Look through the entries that follow and return each line that has the string "Tenders".

---------- Source data ----------

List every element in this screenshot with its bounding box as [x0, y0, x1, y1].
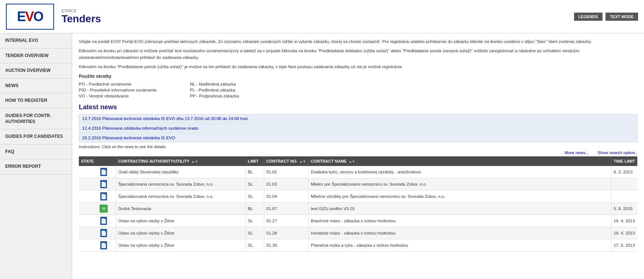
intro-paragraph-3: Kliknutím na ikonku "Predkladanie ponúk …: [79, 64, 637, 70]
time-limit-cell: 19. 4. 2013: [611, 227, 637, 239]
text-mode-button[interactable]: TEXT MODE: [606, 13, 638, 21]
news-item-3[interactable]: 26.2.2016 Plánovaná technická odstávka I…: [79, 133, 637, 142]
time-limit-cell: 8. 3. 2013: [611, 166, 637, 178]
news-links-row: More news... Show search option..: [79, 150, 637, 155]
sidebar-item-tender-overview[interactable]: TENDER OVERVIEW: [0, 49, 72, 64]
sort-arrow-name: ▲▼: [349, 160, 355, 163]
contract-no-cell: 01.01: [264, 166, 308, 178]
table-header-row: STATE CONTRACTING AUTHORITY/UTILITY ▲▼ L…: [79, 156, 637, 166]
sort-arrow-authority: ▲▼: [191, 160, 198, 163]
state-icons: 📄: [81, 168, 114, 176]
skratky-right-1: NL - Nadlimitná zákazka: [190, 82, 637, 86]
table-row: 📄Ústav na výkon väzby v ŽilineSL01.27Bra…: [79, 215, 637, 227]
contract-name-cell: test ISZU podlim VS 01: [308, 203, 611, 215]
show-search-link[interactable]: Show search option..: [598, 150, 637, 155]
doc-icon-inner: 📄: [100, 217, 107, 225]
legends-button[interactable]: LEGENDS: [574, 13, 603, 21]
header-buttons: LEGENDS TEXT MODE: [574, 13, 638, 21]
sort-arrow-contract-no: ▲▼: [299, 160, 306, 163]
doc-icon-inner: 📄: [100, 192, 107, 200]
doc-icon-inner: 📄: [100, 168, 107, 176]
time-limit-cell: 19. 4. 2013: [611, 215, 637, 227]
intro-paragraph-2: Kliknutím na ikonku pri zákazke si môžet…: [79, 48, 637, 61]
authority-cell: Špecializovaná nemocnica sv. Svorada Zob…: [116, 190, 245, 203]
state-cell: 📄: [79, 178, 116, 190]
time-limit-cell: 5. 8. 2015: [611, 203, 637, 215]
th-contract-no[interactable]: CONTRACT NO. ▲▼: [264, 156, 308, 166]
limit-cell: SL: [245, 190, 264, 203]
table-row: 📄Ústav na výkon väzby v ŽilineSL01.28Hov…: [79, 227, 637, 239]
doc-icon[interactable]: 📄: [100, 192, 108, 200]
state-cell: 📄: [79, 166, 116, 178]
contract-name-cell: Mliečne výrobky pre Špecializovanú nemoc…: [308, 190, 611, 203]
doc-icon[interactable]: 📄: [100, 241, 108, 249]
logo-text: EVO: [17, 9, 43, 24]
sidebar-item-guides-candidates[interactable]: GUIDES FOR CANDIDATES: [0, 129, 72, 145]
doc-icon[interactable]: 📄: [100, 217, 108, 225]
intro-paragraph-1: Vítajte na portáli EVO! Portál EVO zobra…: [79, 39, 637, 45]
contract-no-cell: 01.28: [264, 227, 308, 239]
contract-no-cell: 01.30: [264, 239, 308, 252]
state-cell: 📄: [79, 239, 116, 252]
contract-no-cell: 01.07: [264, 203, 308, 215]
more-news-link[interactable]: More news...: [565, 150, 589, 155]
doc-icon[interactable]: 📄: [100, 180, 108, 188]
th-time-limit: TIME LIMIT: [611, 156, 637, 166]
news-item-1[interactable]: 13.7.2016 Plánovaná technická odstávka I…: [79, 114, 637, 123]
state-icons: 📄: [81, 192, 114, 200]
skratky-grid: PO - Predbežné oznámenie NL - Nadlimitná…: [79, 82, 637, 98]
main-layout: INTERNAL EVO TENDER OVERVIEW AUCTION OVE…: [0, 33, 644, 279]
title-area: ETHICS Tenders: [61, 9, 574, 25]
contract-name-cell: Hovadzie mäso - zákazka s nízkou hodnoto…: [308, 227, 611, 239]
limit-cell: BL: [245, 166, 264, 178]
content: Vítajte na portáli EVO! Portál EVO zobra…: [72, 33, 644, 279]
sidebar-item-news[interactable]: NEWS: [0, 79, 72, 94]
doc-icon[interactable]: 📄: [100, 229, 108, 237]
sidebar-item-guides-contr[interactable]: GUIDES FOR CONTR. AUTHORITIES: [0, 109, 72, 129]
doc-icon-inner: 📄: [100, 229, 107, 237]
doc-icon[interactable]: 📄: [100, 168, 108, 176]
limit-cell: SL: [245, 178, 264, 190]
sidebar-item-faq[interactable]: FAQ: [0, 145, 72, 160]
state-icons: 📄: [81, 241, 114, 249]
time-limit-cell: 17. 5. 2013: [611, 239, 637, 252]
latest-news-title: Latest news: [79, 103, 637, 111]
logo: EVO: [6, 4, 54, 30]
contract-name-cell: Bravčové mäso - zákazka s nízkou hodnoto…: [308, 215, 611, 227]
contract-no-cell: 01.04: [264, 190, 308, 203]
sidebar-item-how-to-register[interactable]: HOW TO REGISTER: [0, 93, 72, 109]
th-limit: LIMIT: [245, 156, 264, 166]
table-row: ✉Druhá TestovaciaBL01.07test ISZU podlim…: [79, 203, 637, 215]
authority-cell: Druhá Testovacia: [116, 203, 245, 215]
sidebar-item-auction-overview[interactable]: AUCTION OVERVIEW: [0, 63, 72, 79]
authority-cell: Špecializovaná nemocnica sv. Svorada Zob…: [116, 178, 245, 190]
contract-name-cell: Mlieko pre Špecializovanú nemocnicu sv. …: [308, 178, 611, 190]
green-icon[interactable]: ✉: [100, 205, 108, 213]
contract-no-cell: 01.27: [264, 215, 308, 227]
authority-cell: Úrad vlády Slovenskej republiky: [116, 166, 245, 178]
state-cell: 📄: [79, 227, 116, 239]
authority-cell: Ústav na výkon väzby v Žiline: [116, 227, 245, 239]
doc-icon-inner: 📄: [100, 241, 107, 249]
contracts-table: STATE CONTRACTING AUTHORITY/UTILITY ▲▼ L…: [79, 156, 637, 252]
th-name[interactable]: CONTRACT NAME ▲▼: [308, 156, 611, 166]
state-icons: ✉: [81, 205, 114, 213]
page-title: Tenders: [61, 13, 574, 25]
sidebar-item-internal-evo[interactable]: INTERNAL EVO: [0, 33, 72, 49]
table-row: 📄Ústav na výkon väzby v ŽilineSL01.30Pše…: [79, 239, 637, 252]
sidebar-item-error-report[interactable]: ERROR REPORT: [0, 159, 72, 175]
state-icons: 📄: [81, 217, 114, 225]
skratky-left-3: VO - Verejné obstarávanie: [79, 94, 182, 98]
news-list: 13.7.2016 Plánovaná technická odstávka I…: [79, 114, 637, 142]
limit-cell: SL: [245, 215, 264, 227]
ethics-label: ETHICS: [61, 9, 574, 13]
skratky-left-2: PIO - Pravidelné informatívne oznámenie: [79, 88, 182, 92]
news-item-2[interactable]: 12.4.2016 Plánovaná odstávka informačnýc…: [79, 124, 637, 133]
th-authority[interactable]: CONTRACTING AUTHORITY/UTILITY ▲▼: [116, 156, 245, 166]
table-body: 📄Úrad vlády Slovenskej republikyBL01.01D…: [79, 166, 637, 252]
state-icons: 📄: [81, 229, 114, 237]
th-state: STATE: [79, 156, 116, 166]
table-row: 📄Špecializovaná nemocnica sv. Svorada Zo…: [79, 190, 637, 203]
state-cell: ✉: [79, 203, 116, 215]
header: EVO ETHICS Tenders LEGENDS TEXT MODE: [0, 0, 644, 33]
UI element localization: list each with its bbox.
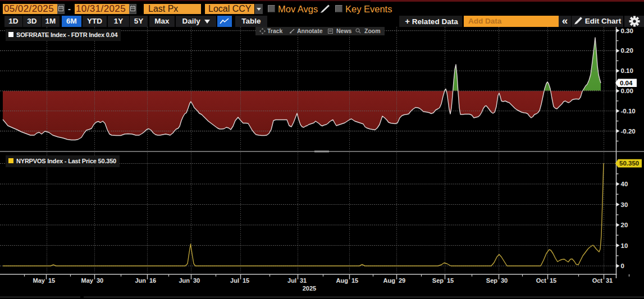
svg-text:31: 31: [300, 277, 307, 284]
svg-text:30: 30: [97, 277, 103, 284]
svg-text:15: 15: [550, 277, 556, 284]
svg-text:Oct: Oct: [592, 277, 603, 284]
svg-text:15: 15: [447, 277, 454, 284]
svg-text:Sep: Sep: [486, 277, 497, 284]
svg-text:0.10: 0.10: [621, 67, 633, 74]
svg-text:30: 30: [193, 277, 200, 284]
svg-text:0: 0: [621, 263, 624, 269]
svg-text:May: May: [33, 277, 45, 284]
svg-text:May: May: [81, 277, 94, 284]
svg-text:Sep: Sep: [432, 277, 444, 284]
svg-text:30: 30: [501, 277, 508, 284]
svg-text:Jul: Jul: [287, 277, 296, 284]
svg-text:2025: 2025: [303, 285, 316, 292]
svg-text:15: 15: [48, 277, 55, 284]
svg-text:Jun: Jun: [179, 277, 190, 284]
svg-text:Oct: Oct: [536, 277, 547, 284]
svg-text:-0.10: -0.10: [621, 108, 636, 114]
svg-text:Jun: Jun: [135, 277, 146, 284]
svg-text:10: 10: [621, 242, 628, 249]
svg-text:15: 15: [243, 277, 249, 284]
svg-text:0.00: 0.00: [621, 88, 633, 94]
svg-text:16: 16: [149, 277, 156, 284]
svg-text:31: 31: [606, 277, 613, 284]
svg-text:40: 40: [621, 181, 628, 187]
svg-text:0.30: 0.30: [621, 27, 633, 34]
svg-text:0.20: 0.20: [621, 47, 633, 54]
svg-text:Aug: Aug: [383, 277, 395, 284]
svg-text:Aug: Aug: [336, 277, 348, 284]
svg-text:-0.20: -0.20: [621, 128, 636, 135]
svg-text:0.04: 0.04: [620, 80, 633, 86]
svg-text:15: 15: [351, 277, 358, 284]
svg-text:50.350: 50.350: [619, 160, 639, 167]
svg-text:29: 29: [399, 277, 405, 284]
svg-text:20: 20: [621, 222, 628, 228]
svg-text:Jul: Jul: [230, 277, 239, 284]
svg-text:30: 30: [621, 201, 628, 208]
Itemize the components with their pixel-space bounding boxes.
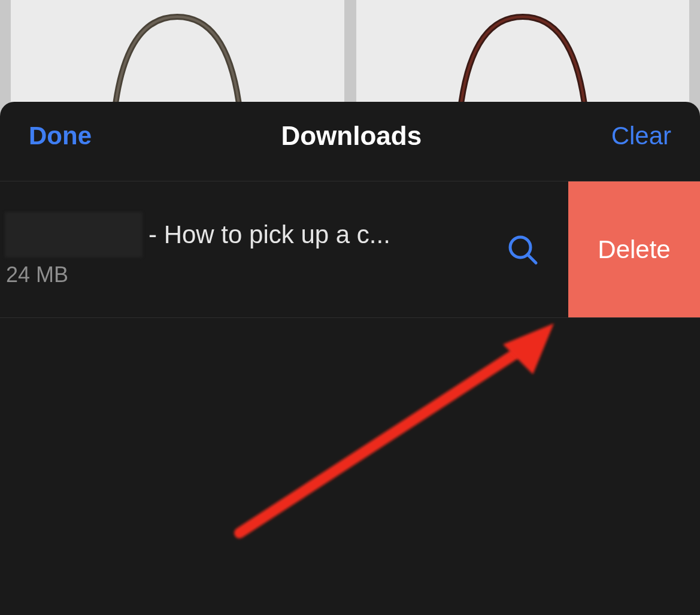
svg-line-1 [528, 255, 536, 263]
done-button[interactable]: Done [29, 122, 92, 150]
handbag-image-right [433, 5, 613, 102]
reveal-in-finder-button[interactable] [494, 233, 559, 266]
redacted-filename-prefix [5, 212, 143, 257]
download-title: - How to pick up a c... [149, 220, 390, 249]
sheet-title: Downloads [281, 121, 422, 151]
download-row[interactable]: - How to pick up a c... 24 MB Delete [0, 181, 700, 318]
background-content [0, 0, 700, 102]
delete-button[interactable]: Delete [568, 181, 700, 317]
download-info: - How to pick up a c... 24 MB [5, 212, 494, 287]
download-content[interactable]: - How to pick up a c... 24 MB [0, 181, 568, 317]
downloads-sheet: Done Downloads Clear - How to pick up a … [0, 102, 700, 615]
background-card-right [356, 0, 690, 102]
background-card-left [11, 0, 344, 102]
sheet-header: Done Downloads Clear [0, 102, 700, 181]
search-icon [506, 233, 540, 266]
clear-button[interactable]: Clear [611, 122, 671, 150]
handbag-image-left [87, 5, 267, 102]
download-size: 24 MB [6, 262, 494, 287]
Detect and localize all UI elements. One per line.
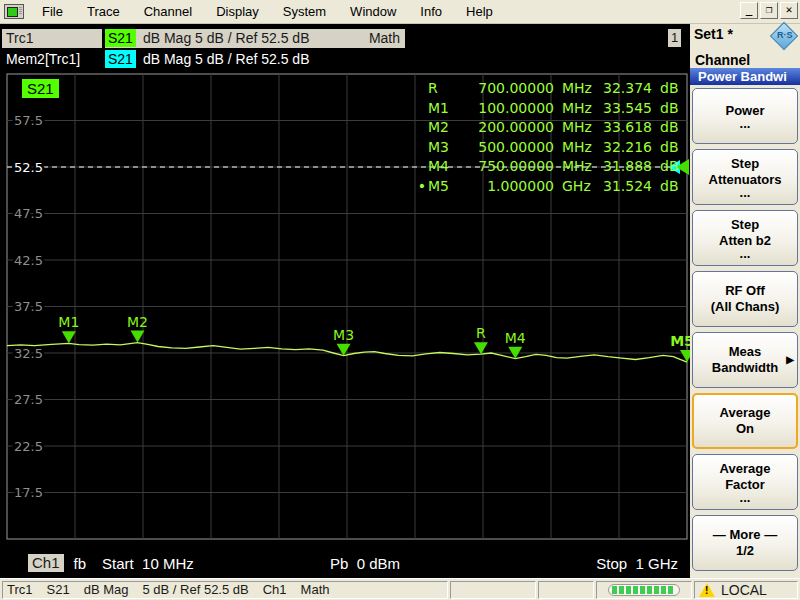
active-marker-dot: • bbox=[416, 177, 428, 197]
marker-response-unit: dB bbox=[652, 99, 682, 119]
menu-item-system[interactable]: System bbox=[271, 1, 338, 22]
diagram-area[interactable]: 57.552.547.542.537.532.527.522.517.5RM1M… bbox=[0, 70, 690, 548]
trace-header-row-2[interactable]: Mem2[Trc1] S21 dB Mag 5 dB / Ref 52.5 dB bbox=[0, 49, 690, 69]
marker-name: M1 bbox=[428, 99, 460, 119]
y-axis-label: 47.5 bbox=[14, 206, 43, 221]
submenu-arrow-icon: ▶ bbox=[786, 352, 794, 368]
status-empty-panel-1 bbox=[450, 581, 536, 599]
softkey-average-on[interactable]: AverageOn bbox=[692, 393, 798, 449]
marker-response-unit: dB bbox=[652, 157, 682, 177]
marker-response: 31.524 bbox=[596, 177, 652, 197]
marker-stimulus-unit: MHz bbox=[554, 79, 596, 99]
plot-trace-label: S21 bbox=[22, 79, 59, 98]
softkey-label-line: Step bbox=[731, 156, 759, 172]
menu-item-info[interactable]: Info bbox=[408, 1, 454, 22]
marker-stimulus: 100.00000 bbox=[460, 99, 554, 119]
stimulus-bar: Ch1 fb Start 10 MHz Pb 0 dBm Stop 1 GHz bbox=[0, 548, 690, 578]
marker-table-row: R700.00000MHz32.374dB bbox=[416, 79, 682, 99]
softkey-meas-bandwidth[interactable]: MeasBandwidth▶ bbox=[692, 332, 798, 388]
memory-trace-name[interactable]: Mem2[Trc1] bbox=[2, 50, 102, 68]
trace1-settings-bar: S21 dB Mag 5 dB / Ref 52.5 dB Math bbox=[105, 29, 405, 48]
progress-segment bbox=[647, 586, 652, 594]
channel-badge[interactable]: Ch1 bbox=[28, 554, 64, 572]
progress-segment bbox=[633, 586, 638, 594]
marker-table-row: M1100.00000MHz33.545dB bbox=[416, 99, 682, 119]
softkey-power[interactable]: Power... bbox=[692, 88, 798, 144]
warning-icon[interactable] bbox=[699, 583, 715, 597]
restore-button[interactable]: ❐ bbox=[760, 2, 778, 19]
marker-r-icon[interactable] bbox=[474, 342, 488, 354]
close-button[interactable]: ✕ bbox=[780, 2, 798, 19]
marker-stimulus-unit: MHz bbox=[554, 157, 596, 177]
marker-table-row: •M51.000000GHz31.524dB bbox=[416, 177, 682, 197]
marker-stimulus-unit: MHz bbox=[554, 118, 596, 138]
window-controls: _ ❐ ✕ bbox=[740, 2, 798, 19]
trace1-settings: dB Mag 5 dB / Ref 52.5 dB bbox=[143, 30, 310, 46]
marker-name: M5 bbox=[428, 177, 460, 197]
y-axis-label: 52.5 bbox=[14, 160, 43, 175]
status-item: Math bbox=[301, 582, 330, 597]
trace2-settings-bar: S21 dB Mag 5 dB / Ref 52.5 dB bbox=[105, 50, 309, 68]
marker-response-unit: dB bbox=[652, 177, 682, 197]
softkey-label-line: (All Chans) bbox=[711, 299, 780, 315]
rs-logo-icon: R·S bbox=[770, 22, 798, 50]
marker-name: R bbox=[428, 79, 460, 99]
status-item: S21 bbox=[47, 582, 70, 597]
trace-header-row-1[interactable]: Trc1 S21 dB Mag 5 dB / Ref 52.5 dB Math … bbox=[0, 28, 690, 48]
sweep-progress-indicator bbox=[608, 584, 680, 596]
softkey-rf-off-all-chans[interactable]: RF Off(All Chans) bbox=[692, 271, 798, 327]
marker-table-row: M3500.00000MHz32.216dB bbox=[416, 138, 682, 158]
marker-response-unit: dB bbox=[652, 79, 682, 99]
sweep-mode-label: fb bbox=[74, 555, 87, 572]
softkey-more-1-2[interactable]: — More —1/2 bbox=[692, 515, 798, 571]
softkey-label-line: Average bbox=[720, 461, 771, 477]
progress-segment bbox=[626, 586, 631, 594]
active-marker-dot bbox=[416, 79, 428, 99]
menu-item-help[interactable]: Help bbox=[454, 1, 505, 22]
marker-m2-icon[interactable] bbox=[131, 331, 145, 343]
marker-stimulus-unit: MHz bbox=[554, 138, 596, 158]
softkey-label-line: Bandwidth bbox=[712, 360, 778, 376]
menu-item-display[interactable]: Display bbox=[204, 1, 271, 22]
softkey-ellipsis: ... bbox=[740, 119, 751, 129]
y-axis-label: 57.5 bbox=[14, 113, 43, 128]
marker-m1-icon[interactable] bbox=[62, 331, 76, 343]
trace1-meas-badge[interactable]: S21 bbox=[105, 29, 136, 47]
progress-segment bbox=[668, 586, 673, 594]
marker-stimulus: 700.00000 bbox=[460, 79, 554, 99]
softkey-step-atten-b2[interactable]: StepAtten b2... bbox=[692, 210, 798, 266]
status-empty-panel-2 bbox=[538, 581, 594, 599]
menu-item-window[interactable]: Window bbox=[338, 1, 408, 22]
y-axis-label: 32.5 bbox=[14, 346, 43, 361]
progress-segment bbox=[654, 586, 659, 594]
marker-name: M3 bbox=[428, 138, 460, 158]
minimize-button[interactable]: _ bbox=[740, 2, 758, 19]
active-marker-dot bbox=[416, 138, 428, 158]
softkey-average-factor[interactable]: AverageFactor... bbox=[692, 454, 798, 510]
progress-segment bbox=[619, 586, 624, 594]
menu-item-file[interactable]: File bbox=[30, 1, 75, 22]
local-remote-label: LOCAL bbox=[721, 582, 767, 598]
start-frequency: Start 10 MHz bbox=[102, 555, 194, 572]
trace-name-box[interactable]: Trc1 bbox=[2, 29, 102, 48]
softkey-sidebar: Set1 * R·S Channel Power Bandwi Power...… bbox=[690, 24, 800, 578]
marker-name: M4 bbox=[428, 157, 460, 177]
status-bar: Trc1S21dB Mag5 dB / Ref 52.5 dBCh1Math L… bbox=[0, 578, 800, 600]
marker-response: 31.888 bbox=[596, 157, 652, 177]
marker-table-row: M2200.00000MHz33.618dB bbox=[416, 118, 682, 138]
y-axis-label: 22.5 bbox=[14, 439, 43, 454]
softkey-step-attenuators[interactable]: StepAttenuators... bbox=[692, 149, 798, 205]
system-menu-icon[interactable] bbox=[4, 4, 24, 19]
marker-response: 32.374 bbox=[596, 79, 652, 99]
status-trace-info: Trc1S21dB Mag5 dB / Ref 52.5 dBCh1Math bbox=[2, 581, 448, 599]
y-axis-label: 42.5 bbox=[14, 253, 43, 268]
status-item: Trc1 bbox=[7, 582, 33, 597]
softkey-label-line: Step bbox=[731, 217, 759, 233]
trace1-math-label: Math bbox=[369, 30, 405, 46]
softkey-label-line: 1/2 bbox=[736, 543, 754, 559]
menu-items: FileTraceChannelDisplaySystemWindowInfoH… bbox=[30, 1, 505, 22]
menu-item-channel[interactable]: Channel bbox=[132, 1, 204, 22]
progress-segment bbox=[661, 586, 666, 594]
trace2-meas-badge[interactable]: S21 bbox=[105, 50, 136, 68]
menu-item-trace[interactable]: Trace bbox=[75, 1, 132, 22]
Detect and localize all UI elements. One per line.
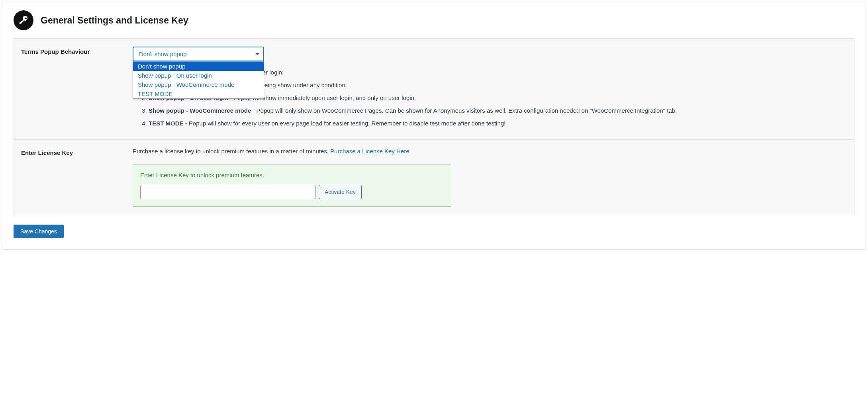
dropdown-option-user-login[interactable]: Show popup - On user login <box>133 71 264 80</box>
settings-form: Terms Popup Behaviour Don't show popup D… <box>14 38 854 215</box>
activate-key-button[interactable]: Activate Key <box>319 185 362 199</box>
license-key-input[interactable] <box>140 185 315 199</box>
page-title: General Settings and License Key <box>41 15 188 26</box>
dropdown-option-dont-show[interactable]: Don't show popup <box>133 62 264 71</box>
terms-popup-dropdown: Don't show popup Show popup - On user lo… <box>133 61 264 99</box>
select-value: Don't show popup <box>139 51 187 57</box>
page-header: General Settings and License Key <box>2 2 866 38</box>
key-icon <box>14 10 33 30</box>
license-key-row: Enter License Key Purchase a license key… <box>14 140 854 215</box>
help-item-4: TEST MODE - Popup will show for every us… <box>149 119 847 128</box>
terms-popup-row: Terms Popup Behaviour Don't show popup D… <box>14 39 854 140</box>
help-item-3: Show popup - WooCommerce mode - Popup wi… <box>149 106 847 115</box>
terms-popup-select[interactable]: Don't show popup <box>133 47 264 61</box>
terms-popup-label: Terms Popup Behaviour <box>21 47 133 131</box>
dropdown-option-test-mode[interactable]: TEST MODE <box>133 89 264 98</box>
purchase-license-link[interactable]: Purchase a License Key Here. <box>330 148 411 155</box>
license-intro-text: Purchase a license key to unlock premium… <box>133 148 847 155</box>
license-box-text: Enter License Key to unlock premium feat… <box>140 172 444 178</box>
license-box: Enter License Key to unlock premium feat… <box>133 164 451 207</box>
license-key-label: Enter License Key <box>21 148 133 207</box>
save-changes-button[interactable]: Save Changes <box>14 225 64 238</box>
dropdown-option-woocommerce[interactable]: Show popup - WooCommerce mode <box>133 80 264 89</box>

----------

§ **Expected answer**:
title-area: ETHICS Tenders: [61, 9, 574, 25]
page-title: Tenders: [61, 13, 574, 25]
header: EVO ETHICS Tenders LEGENDS TEXT MODE: [0, 0, 644, 33]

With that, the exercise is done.